Doch vorher vielleicht noch etwas persönliches Gejammer über dieses scheiß Restless-Legs-Syndrom. Kennt ihr das auch: Ihr seid müde und kaputt und setzt euch hin? Vor dem Schlafen wollt ihr noch etwas lesen. Ihr sitzt gemütlich im Sessel, das Licht ist richtig, die Lesebrille auf der Nase, die Decke über die Beine und jetzt erst mal richtig durchatmen. Das Buch „Die Wende – Vom Mittelalter zur Renaissance“ liegt schon eine Weile auf dem kleinen Tisch neben dem Sessel, aber jetzt wollt ihr noch ein paar Seiten lesen, bevor ihr Schlafen geht. Das Kapitel geht gut los, ihr seid mitten in der Zeit vor 500 Jahren und genießt die Erkenntnis, die vermittelte Geschichte einem verpassen kann. Alles ist wunderbar. Das Leben und die Kultur lassen grüßen.
Doch dann ist plötzlich irgendwas anders. Es ist so, als wäre irgendwo in eurem Körper ein winziger Motor angesprungen, der euch von einer Sekunde zur anderen beunruhigt. Ihr ruckelt euch zurecht, und während ihr euch bewegt, ist es verschwunden, und ihr taucht wieder in das Buch hinab.

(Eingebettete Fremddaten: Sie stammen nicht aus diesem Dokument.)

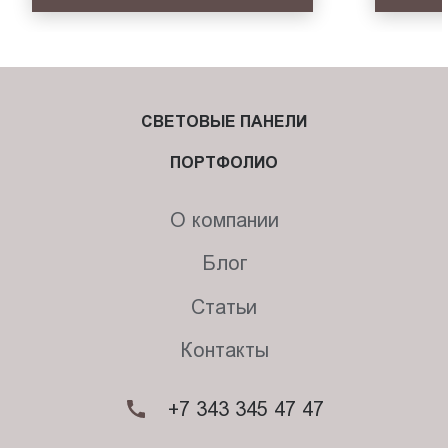
СВЕТОВЫЕ ПАНЕЛИ
ПОРТФОЛИО
О компании
Блог
Статьи
Контакты
+7 343 345 47 47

Dann ist es wieder da, und ihr merkt, was es ist. Der innere Kondensator wird geladen. Mehr und mehr Ladung läuft auf seine Platten und die Spannung steigt. Ihr merkt: Euer Bein bekommt Spannung, und ihr bewegt es vorsorglich ein wenig und vertieft euch mit Macht ins Buch, doch die Aufmerksamkeit schwindet. Ihr beobachtet wie die Beine immer voller laufen. Immer mehr Bewegungsdrang entsteht in ihnen. Jetzt ist es gleich soweit. Verdammt, ihr habt doch die Tablette genommen. Das sollte nicht passieren. Aber der Pegel steigt, und dann – dann legt ihr resigniert das Buch beiseite, steht auf, legt die Decke in den Sessel und beginnt einfach, stumm und ohne Theater im Zimmer auf und ab zu gehen. Geht hin und her, bis euch im Gehen die Augen zufallen und ihr an die Wand gelehnt stehen bleibt. Aber die Beine treiben euch an, und so marschiert ihr weiter. Dann erwischt euch der Sekundenschlaf, so dass ihr an die Wand rennt, oder den Schrank streift oder auf irgendetwas tretet, das euch stolpern lässt. Dann ist es vielleicht so weit. Ihr geht mit fast geschlossenen Augen ins Schlafzimmer, alles ist vorbereitet, und ihr legt euch hin und schlaft tatsächlich ein. Der letzte Blick auf den Wecker zeigt: Es ist 23:44 Uhr
Auf 00:32 Uhr steht die Uhr, und eure zuckenden Beine treiben euch aus dem Bett, und ihr geht wieder wandern. Noch eine halbe Stunde und noch eine. 03:04 Uhr. Wieder ins Bett und kein Schlaf. 03:45 Uhr. Noch ein Versuch, und es klappt. 07:00 Uhr, der Wecker klingelt. Die Welt ist nicht in Ordnung, obwohl der Radiosprecher sich Mühe gibt, euch das einzureden; aber im Augenblick schweigen die Beine. Ja, jetzt, aber was nutzt es? Die Arbeit ruft.
Das ist Alltag beim Restless-Legs-Syndrom im fortgeschrittenen Stadium.
Fußnoten:
01. Die medizinischen Anmerkungen kommen immer mal zwischendurch im Text, aber zusammenfassend habe ich sie unter dem Punkt ETWAS HINTERGRUND dargestellt. Dort findet man auch allerhand Links und Hinweise.